Richard Affrunti was looking to buy a car when he went to a used car lot, Village Ford Sales. The salesman, Fred Galaraza, showed him a blue 1986 Celebrity, on which the odometer read 29,000 miles. The car lacked a price, so Affrunti then requested one from Galaraza. The salesman claimed he had to ask management and proceeded to show Affrunti a few other cars on the lot. Then, without heading to the office, the salesman told Affrunti the Celebrity was $8,600. After haggling for a brief period, the two came to an agreement of $8,524. Affrunti, headed home, proud of his new purchase, only to find a Village Sales advertisement in a local paper. The advertisement featured a car with the exact description of the one that Affrunti had just bought, the only difference being the price: $6,995. Furious, Affrunti called Village Sales to demand his money back. The manager, while at first admitting that it was the same car, later claimed the car in the advertisement was sold at auction and was in no way the same car Affrunti had purchased. Affrunti didn't buy it. He pushed it to trial and a judge ruled in his favor, saying it was the dealership's responsibility to tell the consumer of the price if it has been advertised. The concealment of the price was found to constitute deception in the eyes of the law. Affrunti was awarded the difference between the price he paid and the price advertised. 

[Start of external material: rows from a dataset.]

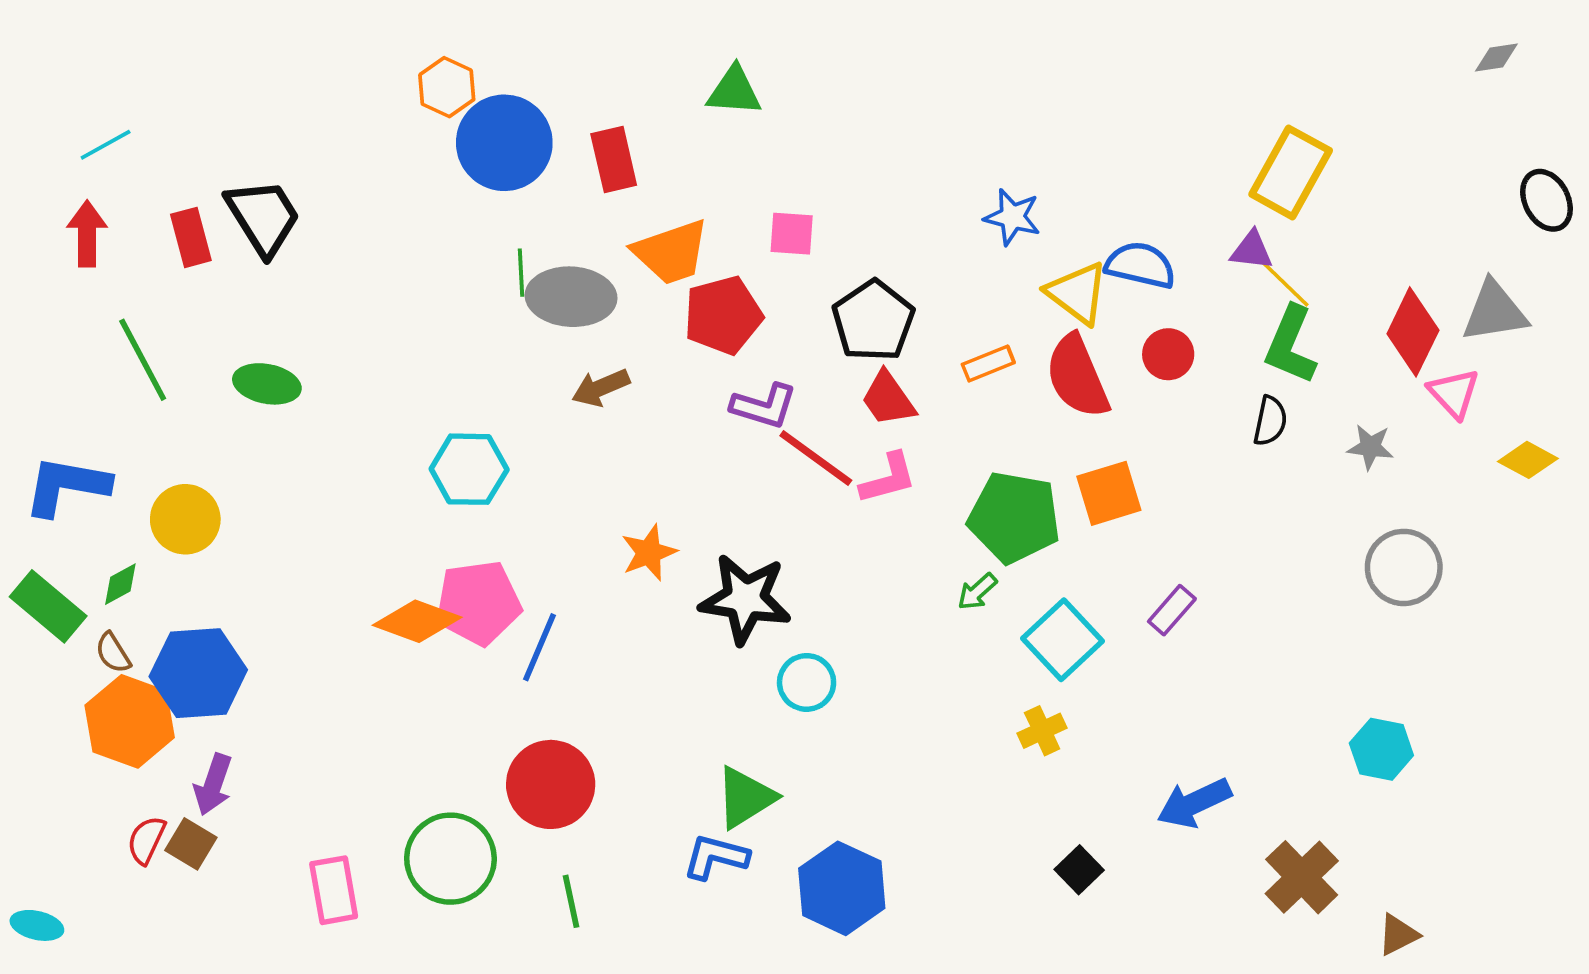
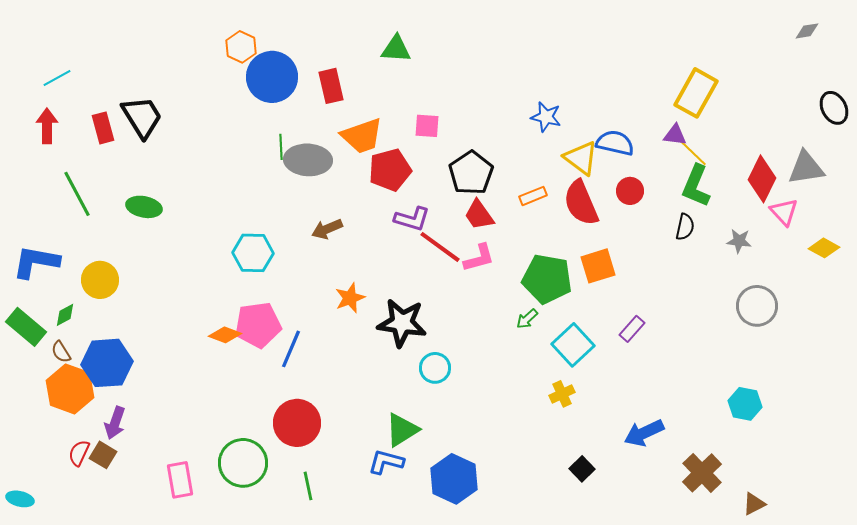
brown arrow: (601, 388) -> (327, 229), moved
orange diamond: (417, 621) -> (225, 335), size x0.7

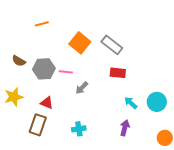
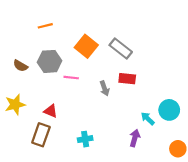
gray hexagon: (44, 69) -> (50, 61), moved
gray arrow: (82, 88) -> (105, 88), moved, turned -64
cyan arrow: (131, 103) -> (148, 119), moved

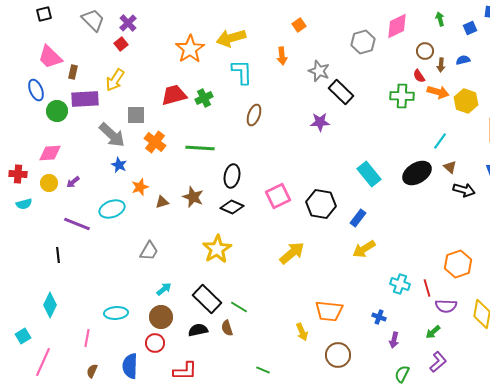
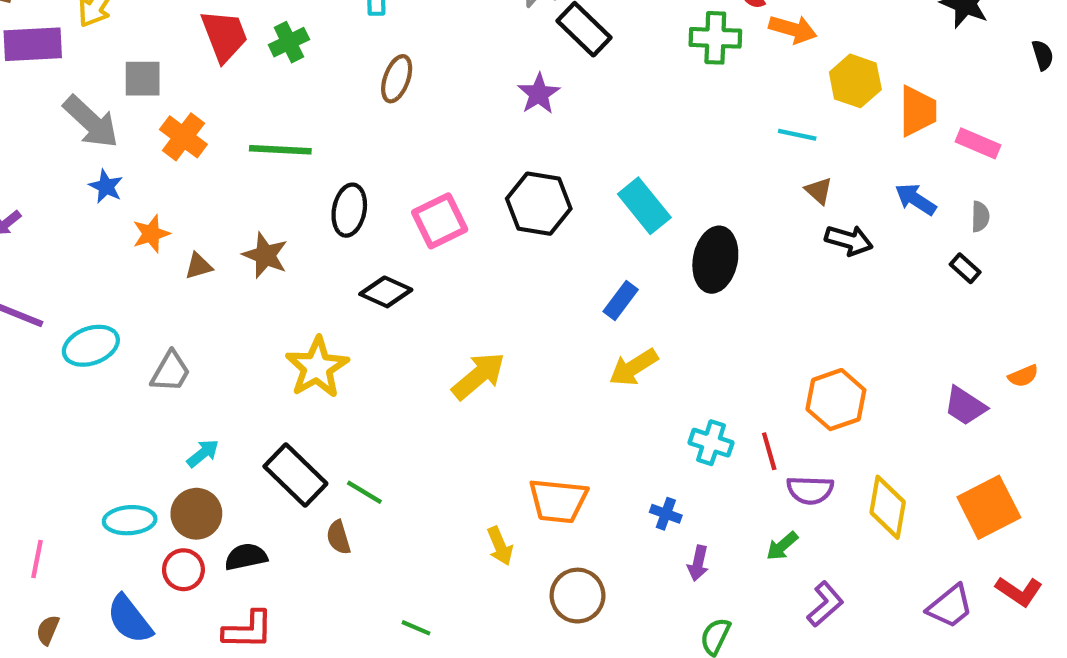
red trapezoid: (174, 95) -> (224, 36), turned 84
yellow hexagon: (466, 101) -> (855, 81), moved
purple star: (320, 122) -> (539, 94), turned -30
cyan line: (440, 141) -> (797, 135), turned 66
black ellipse: (417, 173) -> (715, 260), moved, turned -48
pink square: (278, 196) -> (440, 221), moved
black hexagon: (321, 204) -> (539, 204), moved
black diamond: (232, 207) -> (386, 292), moved
cyan ellipse: (112, 209) -> (91, 346), moved
cyan ellipse: (116, 313) -> (130, 520), moved
black semicircle: (198, 330) -> (246, 557), moved
purple L-shape: (438, 362) -> (825, 604), moved
blue semicircle: (130, 366) -> (130, 619), turned -40

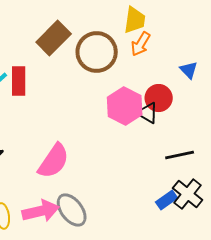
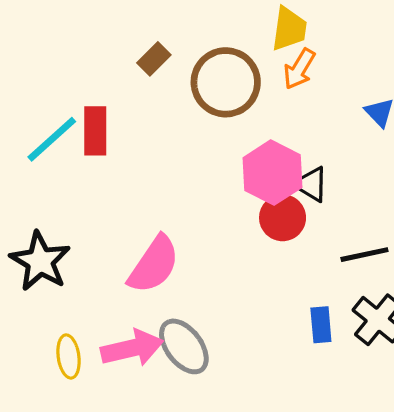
brown rectangle: (54, 38) -> (154, 59), size x0.6
red circle: (159, 98) -> (283, 218), moved
blue rectangle: (167, 200) -> (321, 325), moved, turned -60

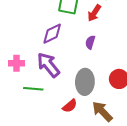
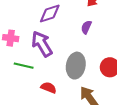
red semicircle: (70, 106) -> (49, 88), moved, turned -126

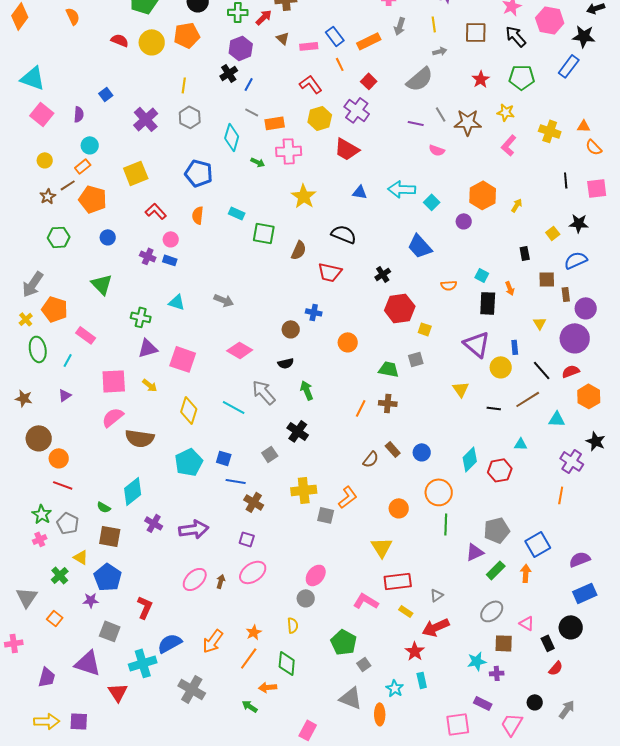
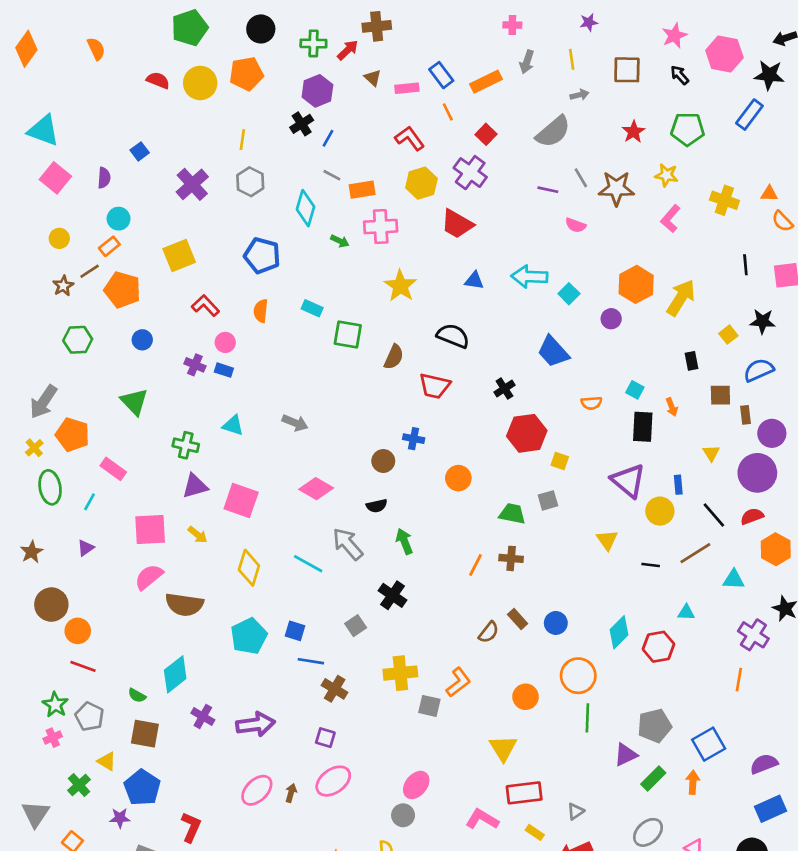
black arrow: (516, 36) -> (680, 75), size x0.7
yellow arrow: (517, 205) -> (681, 298), size x2.0
brown star: (24, 398) -> (32, 552), turned 30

United States of America ex rel. Mary Hendow and Julie Albertson v. University of Phoenix

Hendow and Albertson were enrollment counselors for the University of Phoenix. The University of Phoenix is the U.S.'s biggest private, for-profit high learning institution that caters to adults. The two plaintiffs were constantly pressured to recruit more students. Of the students that signed up, 80% received federal financial aid. This means the university can collect about $2 billion in federal money, citing student tuition as the reason. Of the first time freshmen, there was a 7% attrition rate. This, however, was never told to the prospective students, nor was it disclosed by the University of Phoenix anywhere on it's advertising material. Although a student will likely never finish the program, they are still required to pay all their loans back, perhaps even for decades. The plaintiffs claimed that they were forced to persuade potential students to enroll without regard to whether or not they were academically qualified for higher learning. Additionally, the recruiters were paid based on how many students they enrolled, a practice which is illegal for institutions which qualify for financial aid. The case was eventually settled outside of court, with the University of Phoenix paying $78.5 million, by far the largest amount of money paid for a case involving the department of education. 

Obney v. Taco Bell

This is the most recent notable false advertising lawsuit, happening earlier in 2011. Amanda Obney instigated this lawsuit against the fast food giant. She alleges that the meat inside Taco Bell's products is not in fact beef according to the USDA. The USDA definition of beef is "flesh of cattle," whereas the meat that fills tortillas in every Taco Bell kitchen across the country is composed of a majority of binders, seasonings, extenders, etc. The USDA, forced by the lawsuit to further define ground beef, stated that it is required to "consist of chopped fresh and/or frozen beef with or without seasoning and without the addition of beef fat as such, shall not contain more than 30 percent fat, and shall not contain added water, phosphates, binders or extenders." The plaintiff, having tested the "meat," had determined that there was no more than 35% beef in the mixture. Obney, a California resident, was not seeking monetary damages from the lawsuit, rather that Taco Bell revise their ads.